Green Vinyl
Ezra Feinberg’s third album Soft Power sees the composer-guitarist enlist an impressive array of fellow musicians including Mary Lattimore, David Moore (Bing and Ruth), Jefre Cantu-Ledesma and Robbie Lee. Defined by its abundance of melodies, repeating figures and ecstatic improvisations, Soft Power exudes an enlightened and transformative spirit to empower the listener. Feinberg, a practising psychoanalyst and former founding member of the San Francisco psychedelic collective Citay (Dead Oceans / Important Records) resides in the artistic enclave of upstate New York's Hudson River valley. Initial recordings emerged in the late summer of 2020, before added synthesis with collaborator John Thayer (Arp, Sunwatchers) during early 2021. Soft Power follows previous albums Recumbent Speech (2020) and Pentimento and Others (2018).
The compassionate, tender-hearted opener ‘Future Sand’ deftly interweaves flutes and steady arpeggios. The Reichian pulse beneath the soaring melody is played not on the customary analogue sequencer, but on finger-picked acoustic guitar, one of the lodestars of Feinberg’s compositional approach. ‘Soft Power’, the buoyant and mesmeric title track that follows builds over a rich bed of guitars and a reverb-y Rhodes melody reminiscent of a Strata East LP, its narrative arc bountiful in energy, optimism and future dreaming, a perfect accompaniment to long days of summertide. “The most unexpected, unpredictable, and spontaneous moments in life live in the realm of softness”, quotes Feinberg. ‘Pose Beams’ blends the chamber-jazz approach of Penguin Café Orchestra with a balletic kosmische, climaxing with a galvanising crescendo and “free improv” section performed by fellow New Yorkers - Robbie Lee (piano) and Jefre Cantu-Ledesma, whose granular and modular synths sprinkle particle dust over the expressive drumming of John Thayer. ‘Flutter Intensity’ evokes in part the music of Cluster as played on acoustic guitars, which ping-pong across the stereo field, providing the canvas for a plaintive vibraphone line reminiscent of TNT-era Tortoise. Instruments move in tandem, but also drift and glide allowing them the space to hang in the air, the variegated rhythms, textures, and tones all laced into the fabric of the album.

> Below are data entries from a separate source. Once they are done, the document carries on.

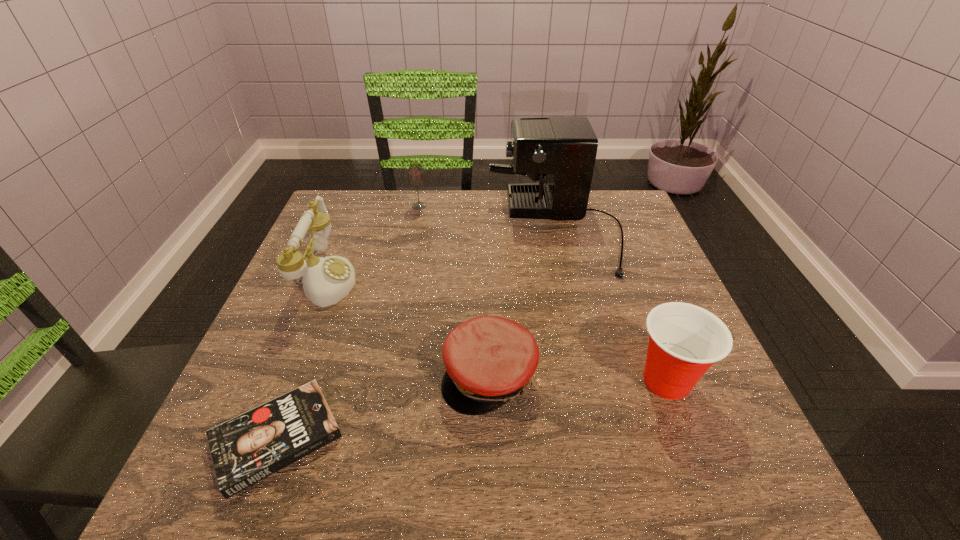 Locate an element on the screen. free point between the glass drink container and the second tallest object is located at coordinates (372, 243).

Locate an element on the screen. The width and height of the screenshot is (960, 540). vacant area that lies between the cup and the glass drink container is located at coordinates (542, 294).

Where is `vacant area that lies between the cup and the tallest object`? The width and height of the screenshot is (960, 540). vacant area that lies between the cup and the tallest object is located at coordinates click(x=611, y=305).

Identify the location of vacant area between the coffee maker and the fifth shortest object. The width and height of the screenshot is (960, 540). (441, 254).

Identify the location of free space between the cup and the tallest object. (611, 305).

Select which object is the closest to the coffee maker. Please provide its 2D coordinates. Your answer should be formatted as a tuple, i.e. [(x, y)], where the tuple contains the x and y coordinates of a point satisfying the conditions above.

[(416, 178)]

What are the coordinates of `object identified as the closest to the glass drink container` in the screenshot? It's located at (564, 149).

Find the location of a particular element. free spot that satisfies the following two spatial constraints: 1. on the dial of the shortest object; 2. on the right side of the fifth shortest object is located at coordinates (263, 438).

At what (x,y) coordinates should I click in order to perform the action: click on free location that satisfies the following two spatial constraints: 1. on the dial of the shortest object; 2. on the right side of the fifth shortest object. Please return your answer as a coordinate pair (x, y). Image resolution: width=960 pixels, height=540 pixels. Looking at the image, I should click on (263, 438).

The width and height of the screenshot is (960, 540). What are the coordinates of `blank area in the image that satisfies the following two spatial constraints: 1. on the back side of the book; 2. on the dial of the telephone` in the screenshot? It's located at [x=336, y=279]. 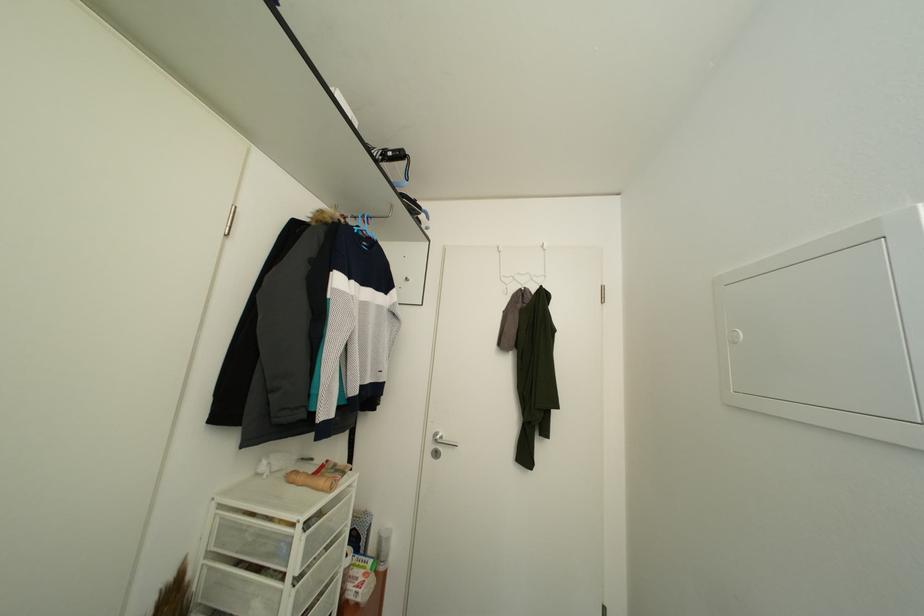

At the centrefold of the albums 7-tracks is ‘The Big Clock’, a tryptic piece that evolves from pairs of stretched varying tones, creating fields of technicolour over an unabashed motorik beat, serving to offset the pastoral and ambient registers heard elsewhere. It features the first of two appearances from David Moore (Bing and Ruth) who plays lilting piano lines on the come-down. ‘There Was Somebody There’ returns to the album’s earlier wistfulness, a hard stereo-panned soundworld with lightly strummed, interlocking acoustic guitars combining to pigment a washy, painterly scene. David Moore and Jefre Cantu-Ledesma provide reviving synths, the underlying pulse that seems to simulate a life cycle; another day on Earth. The album closes with the reflective ‘Get Some Rest’ featuring Mary Lattimore, whose harp pluckings set a dreamlike tone against bare organic acoustics and flourishing flutes to create a sense of realignment and restoration.Feinberg artfully transcends the listener to an enriched place, his compositions distinguished by the deep humanity that lies at their core, plugging the listener into a state of wide eyed being, open and alive. Soft Power then is Ezra’s own mantra but also one of power giving - a colourful catharsis translated into music.
Feinberg’s music always speaks to the listener, but Soft Power, in whispering, speaks loudest.